Этот поразительный человек не забыт, нет, — а всё же его эпоха уже в такой мере отошла в прошлое и так чужда современности, что вспоминаем мы Евгения Шварца (1896-1958) редко, в его годовщины, и еще реже отдаём себе отчет, сколь многим в нравственном отношении ему обязаны — пусть хоть не прямо обязаны, а через посредников, через тех, кто пережил в своем сердце его кроткое и веское обращение ко всем живущим. В жуткие, кромешные, беспросветные времена, во времена «ворованного воздуха», он отыскал возможность негромко, но внятно, с детской улыбкой, неподражаемым юмором и изумительной точностью говорить о самом главном: о непреходящих человеческих ценностях, противопоставил идеологии — любовь и доброту.
«Не бойтесь! Жалейте друг друга. Жалейте — и вы будете счастливы!
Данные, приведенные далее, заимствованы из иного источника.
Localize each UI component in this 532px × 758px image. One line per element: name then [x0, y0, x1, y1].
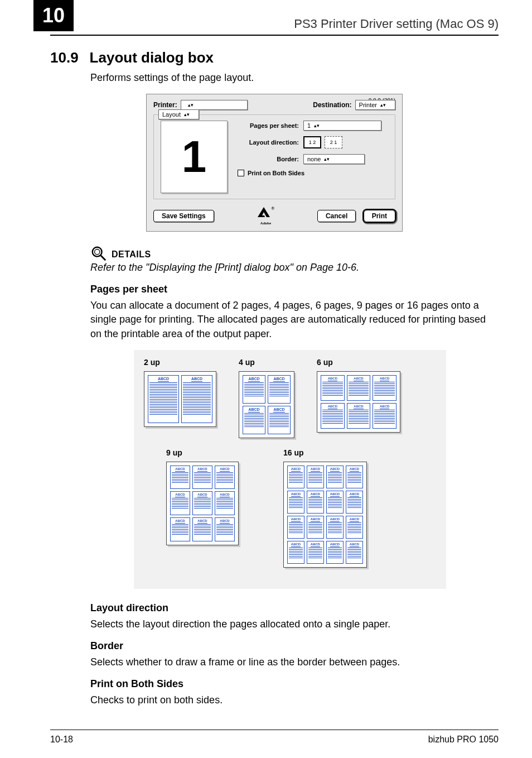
- pages-per-sheet-select[interactable]: 1▴▾: [303, 121, 381, 131]
- pages-per-sheet-label: Pages per sheet:: [238, 122, 299, 129]
- chevron-updown-icon: ▴▾: [188, 103, 194, 108]
- nup-16-label: 16 up: [283, 448, 367, 457]
- pages-per-sheet-text: You can allocate a document of 2 pages, …: [90, 299, 499, 341]
- both-sides-text: Checks to print on both sides.: [90, 693, 499, 707]
- layout-dialog: 8.8.0 (301) Printer: ▴▾ Destination: Pri…: [146, 94, 403, 232]
- border-select[interactable]: none▴▾: [303, 154, 365, 164]
- footer-product: bizhub PRO 1050: [428, 735, 499, 745]
- nup-9-sheet: ABCD ABCD ABCD ABCD ABCD ABCD ABCD ABCD …: [166, 462, 239, 545]
- nup-16-sheet: ABCD ABCD ABCD ABCD ABCD ABCD ABCD ABCD …: [283, 462, 367, 568]
- section-intro: Performs settings of the page layout.: [90, 71, 499, 85]
- magnifier-icon: [90, 245, 107, 262]
- print-button[interactable]: Print: [364, 210, 395, 222]
- svg-point-0: [93, 247, 102, 257]
- header-title: PS3 Printer Driver setting (Mac OS 9): [74, 17, 499, 31]
- both-sides-heading: Print on Both Sides: [90, 678, 499, 690]
- svg-point-1: [95, 250, 100, 255]
- nup-6-label: 6 up: [317, 358, 400, 367]
- footer-page: 10-18: [50, 735, 73, 745]
- chevron-updown-icon: ▴▾: [324, 157, 330, 162]
- both-sides-label: Print on Both Sides: [248, 170, 304, 176]
- layout-direction-label: Layout direction:: [238, 139, 299, 146]
- details-reference: Refer to the "Displaying the [Print] dia…: [90, 262, 499, 274]
- nup-illustration: 2 up ABCD ABCD 4 up ABCD ABCD ABCD ABCD …: [134, 350, 446, 589]
- adobe-logo-icon: ® Adobe: [257, 206, 274, 226]
- nup-6-sheet: ABCD ABCD ABCD ABCD ABCD ABCD: [317, 371, 400, 433]
- border-text: Selects whether to draw a frame or line …: [90, 655, 499, 669]
- layout-direction-heading: Layout direction: [90, 602, 499, 614]
- layout-direction-text: Selects the layout direction the pages a…: [90, 617, 499, 631]
- save-settings-button[interactable]: Save Settings: [153, 210, 214, 222]
- chevron-updown-icon: ▴▾: [380, 103, 386, 108]
- border-label: Border:: [238, 156, 299, 162]
- direction-rtl-button[interactable]: 2 1: [325, 136, 342, 148]
- destination-label: Destination:: [313, 101, 351, 109]
- chevron-updown-icon: ▴▾: [314, 123, 320, 128]
- chevron-updown-icon: ▴▾: [184, 112, 190, 117]
- panel-tab-select[interactable]: Layout▴▾: [158, 109, 199, 119]
- printer-label: Printer:: [153, 101, 177, 109]
- nup-2-sheet: ABCD ABCD: [144, 371, 216, 427]
- details-label: DETAILS: [112, 250, 151, 260]
- chapter-number: 10: [33, 0, 74, 31]
- border-heading: Border: [90, 640, 499, 652]
- pages-per-sheet-heading: Pages per sheet: [90, 284, 499, 295]
- nup-2-label: 2 up: [144, 358, 216, 367]
- section-number: 10.9: [50, 49, 79, 66]
- section-title: Layout dialog box: [90, 49, 214, 66]
- nup-4-sheet: ABCD ABCD ABCD ABCD: [239, 371, 294, 438]
- layout-preview: 1: [161, 121, 228, 193]
- destination-select[interactable]: Printer▴▾: [355, 100, 395, 110]
- cancel-button[interactable]: Cancel: [317, 210, 356, 222]
- direction-ltr-button[interactable]: 1 2: [303, 136, 321, 148]
- printer-select[interactable]: ▴▾: [181, 100, 248, 110]
- nup-9-label: 9 up: [166, 448, 239, 457]
- svg-line-2: [101, 256, 105, 260]
- both-sides-checkbox[interactable]: [238, 170, 244, 176]
- nup-4-label: 4 up: [239, 358, 294, 367]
Честное слово, это правда, чистая правда, самая чистая правда, какая есть на земле…»
Это — концовка ; в 1944 году сказано, когда лозунгом дня было убийство, война, узаконенное убийство всякого немца: «сколько раз увидишь его, столько и убей…»
С той же самой полудетской улыбкой, в сказке, в притче, Шварц решился осудить тиранию, тиранию, — а дело было еще при Сталине… В жизни был робок, с робостью входил в литературу, благоговел перед русской классикой, а когда дописался до главного, своего, — смел оказался неправдоподобно, до дерзости. «Что значит в наши дни быть беспримерно смелым? Звать черным черное, а белое звать белым…» Эти слова Фридриха фон Логау (1604-1655), немецкого поэта времен Тридцатилетней войны, как нельзя лучше подходят к Шварцу. Жуткая была война, жуткое время, но по сравнению с эпохой Гулага ее жестокости кажутся плюшевыми…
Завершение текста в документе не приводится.